HANOI, Vietnam – Seychelles’ participation in the Second International Forum held in Hanoi from August 17 to 19 on the theme “Vietnam-Africa: Cooperation on Sustainable Development” has opened new avenues of concrete cooperation between the two countries and projected, in the region and beyond, a dynamic image of Seychelles’ “Look East” diplomacy.
During the event that was attended by more than 600 delegates from Africa and Vietnam, the Minister of Foreign Affairs, Mr. Jean-Paul Adam, signed a bilateral agreement on economic, cultural, scientific, and technical cooperation with his Vietnamese counterpart, which he said is reflective of the mutually-beneficial cooperation that exists between the two countries, especially as it was one of only two agreements signed at the meeting.
Minister Adam, who led the Seychelles delegation, delivered a keynote speech at the forum addressing issues related to trade, energy, and investment cooperation.
The Minister spoke of the importance of African engagement during, what many people call, the “Asian Decade,” and the need to focus cooperation on food security, agriculture, fisheries, and aquaculture, as well as infrastructures, tourism, education, and training.
The Seychelles’ Foreign Minister also raised the issue of transportation and the vital importance of maintaining open and safe maritime routes between Africa and Vietnam at all times for trade, fisheries, research, and tourism. He called for more cooperation from all maritime and trading nations around the Indian Ocean to find ways and means to efficiently address this issue.
Following this, Minister Adam went on to present the recently launched 2010-2040 Seychelles Comprehensive Maritime Security Plan of Action, which has been seen as a useful and timely initiative in the global cooperation to fight piracy.
The Seychellois delegation, which included Seychelles’ nonresident Ambassador to Vietnam, Mr. Philippe Le Gallm who is based in Beijing, went on to meet Vietnam’s Deputy Prime Minister and Minister of Foreign Affairs, Mr. Pham Gia Khiem, to hold in-depth talks on how to consolidate the links between the countries.

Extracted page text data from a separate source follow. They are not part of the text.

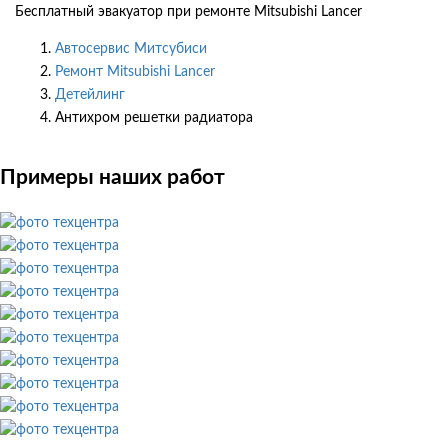
Бесплатный эвакуатор при ремонте Mitsubishi Lancer
Автосервис Митсубиси
Ремонт Mitsubishi Lancer
Детейлинг
Антихром решетки радиатора
Примеры наших работ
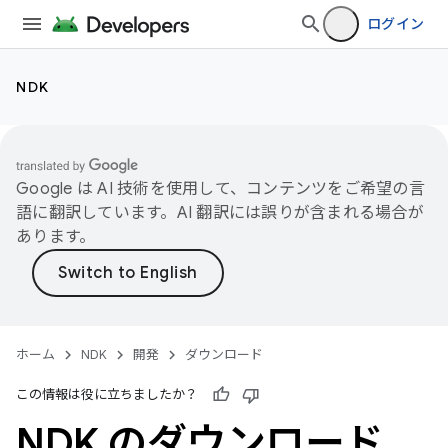
ログイン
NDK
Google は AI 技術を使用して、コンテンツをご希望の言
語に翻訳しています。AI 翻訳には誤りが含まれる場合が
あります。
ホーム
NDK
開発
ダウンロード
この情報は役に立ちましたか？
NDK のダウンロード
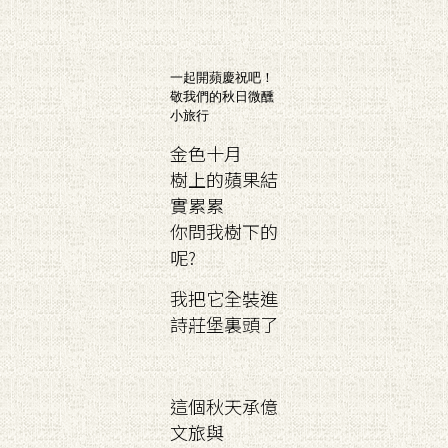
一起開蘋慶祝吧！
敬我們的秋日微醺
小旅行
金色十月
樹上的蘋果結
實累累
你問我樹下的
呢?
我把它全裝進
詩莊堡裏頭了
這個秋天承億
文旅與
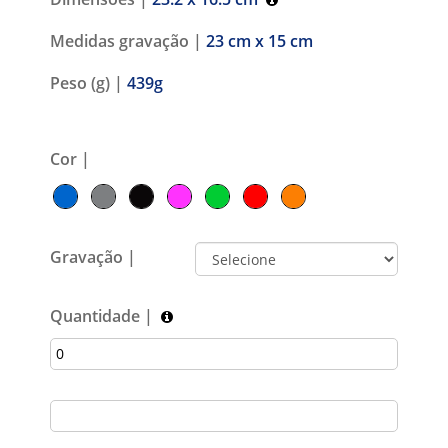
Medidas gravação |
23 cm x 15 cm
Peso (g) |
439g
Cor |
Gravação |
Quantidade |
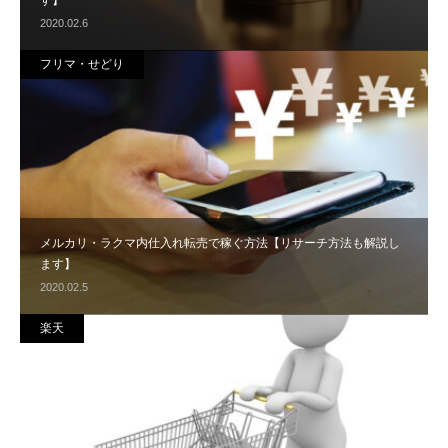
す】
2020.02.6
フリマ・せどり
メルカリ・ラクマ内仕入れ転売で稼ぐ方法【リサーチ方法も解説し
ます】
2020.02.5
楽天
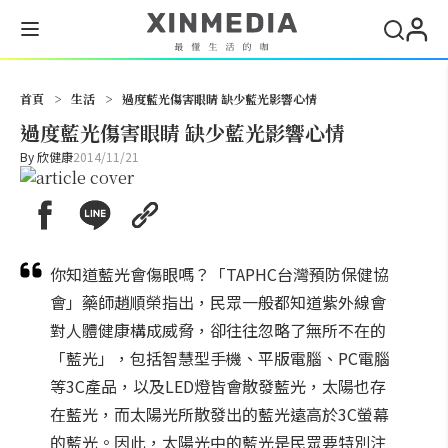
搜尋
首頁
>
生活
>
過度藍光傷害眼睛 缺少藍光影響心情
過度藍光傷害眼睛 缺少藍光影響心情
By
欣健康
2014/11/21
你知道藍光會傷眼嗎？「TAPHC台灣預防保健協
會」藥師趙順榮指出，民眾一般都知道紫外線會
對人體健康構成威脅，卻往往忽略了無所不在的
「藍光」，包括智慧型手機、平版電腦、PC電腦
等3C產品，以及LED燈皆會散發藍光，太陽也存
在藍光，而太陽光所散發出的藍光遠高於3C螢幕
的藍光。因此，太陽光中的藍光是民眾要特別注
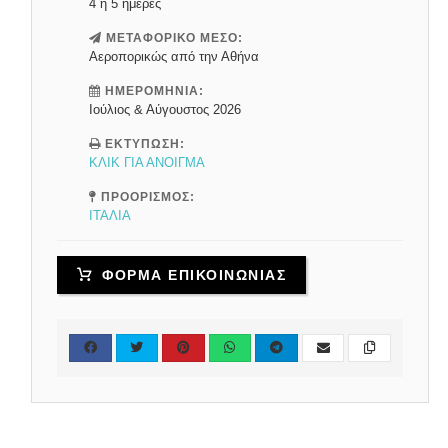
4 ή 5 ημέρες
ΜΕΤΑΦΟΡΙΚΟ ΜΕΣΟ:
Αεροπορικώς από την Αθήνα
ΗΜΕΡΟΜΗΝΙΑ:
Ιούλιος & Αύγουστος 2026
ΕΚΤΥΠΩΣΗ:
ΚΛΙΚ ΓΙΑ ΑΝΟΙΓΜΑ
ΠΡΟΟΡΙΣΜΟΣ:
ΙΤΑΛΙΑ
ΦΟΡΜΑ ΕΠΙΚΟΙΝΩΝΙΑΣ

In discussions, Minister Pham Gia Khiem qualified Seychelles’ potential as “huge” despite being relatively small, and he said that Vietnam and Seychelles shared political stability and should, therefore, work to increase their trade exchanges from a modest US$2 million now to 10, 20, and even 100 million. The Minister also welcomed more exchanges of visits by high-level delegations from the two countries.
In responding, Minister Adam underlined the importance of strengthening and upgrading the relations between the two countries, with special emphasis on cooperation in agriculture, health, tourism, and the establishment of air and sea links, as well as military cooperation. The Minister also drew attention to the value of developing offshore activities in line with the regulatory framework provided by the Double Taxation Avoidance Treaty-DTA that exists between the two countries.
Minister Adam went on to discuss visa exemptions for short stays, the appointment of honorary consuls in the two countries, and the possible use of Port Victoria’s facilities for Vietnamese military vessels.
During his visit to Hanoi, the Minister also called on the President of the Socialist Republic of Vietnam, Mr. Nguyen Minh Triet, who stated that “Vietnam would make its best efforts to enhance the effectiveness of cooperation with each African country and the African Community.”
Following the signing of the bilateral agreement, the first joint commission is scheduled to meet in Seychelles early 2011.
Seychelles has signed similar agreements during the last 12 months with Korea and the Philippines, and draft agreements have been proposed to Thailand, Malaysia, Cambodia, and Laos with a view to establishing a multi-purpose legal framework of cooperation covering the region and conducive to ambitious partnerships at government and non-government levels, especially in the fields of trade, investments, transportation, energy, tourism, fisheries, real-estate development, and eco-friendly development technologies.
Vietnam-Africa bilateral trade turnover has increased from US$372.4 million in 2003 to US$2.07 billion in 2009.
Vietnam’s growth rate in 2009 was 5.32 percent, and the country is expected to achieve a growth of 6.5 percen in 2010, the year Vietnam is chairing the ASEAN community, and also the year during which Hanoi is celebrating 1,000 years of history. Vietnam has a population of 85 million.